(Page images and extracted text)
+---+
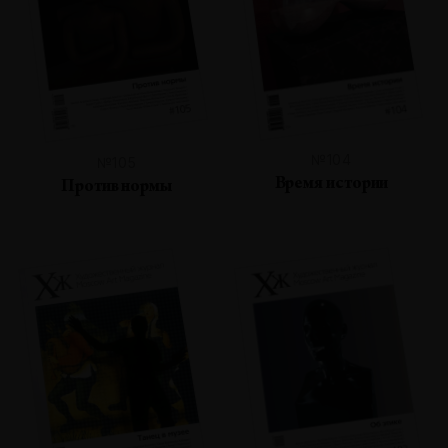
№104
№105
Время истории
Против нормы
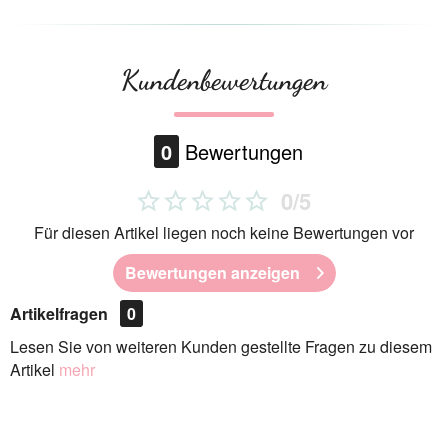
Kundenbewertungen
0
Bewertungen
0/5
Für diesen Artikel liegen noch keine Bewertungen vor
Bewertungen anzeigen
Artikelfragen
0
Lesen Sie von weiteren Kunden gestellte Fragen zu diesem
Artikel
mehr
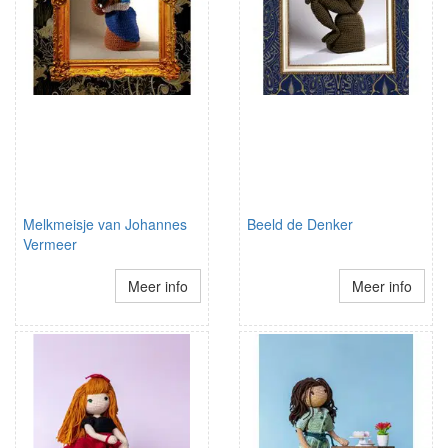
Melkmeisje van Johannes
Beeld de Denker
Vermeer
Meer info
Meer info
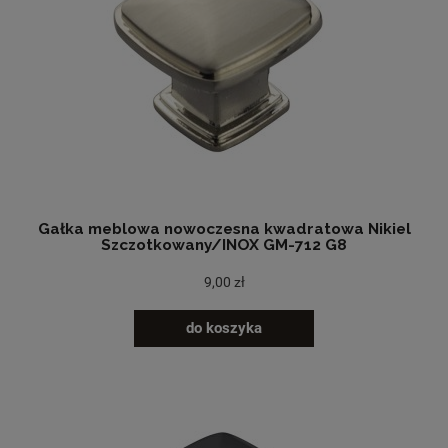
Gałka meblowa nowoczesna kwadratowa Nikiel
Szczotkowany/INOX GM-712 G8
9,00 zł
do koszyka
+---+
What you are asked to do:
Only the lines from the one with "Kundenbewertungen" through the end of the data, both ends included, should be written out exactly, and no pictures should appear.

Reply to the task:
Kundenbewertungen
0
Bewertungen
0/5
Für diesen Artikel liegen noch keine Bewertungen vor
Bewertungen anzeigen
Artikelfragen
0
Lesen Sie von weiteren Kunden gestellte Fragen zu diesem
Artikel
mehr
Melkmeisje van Johannes
Beeld de Denker
Vermeer
Meer info
Meer info
Gałka meblowa nowoczesna kwadratowa Nikiel
Szczotkowany/INOX GM-712 G8
9,00 zł
do koszyka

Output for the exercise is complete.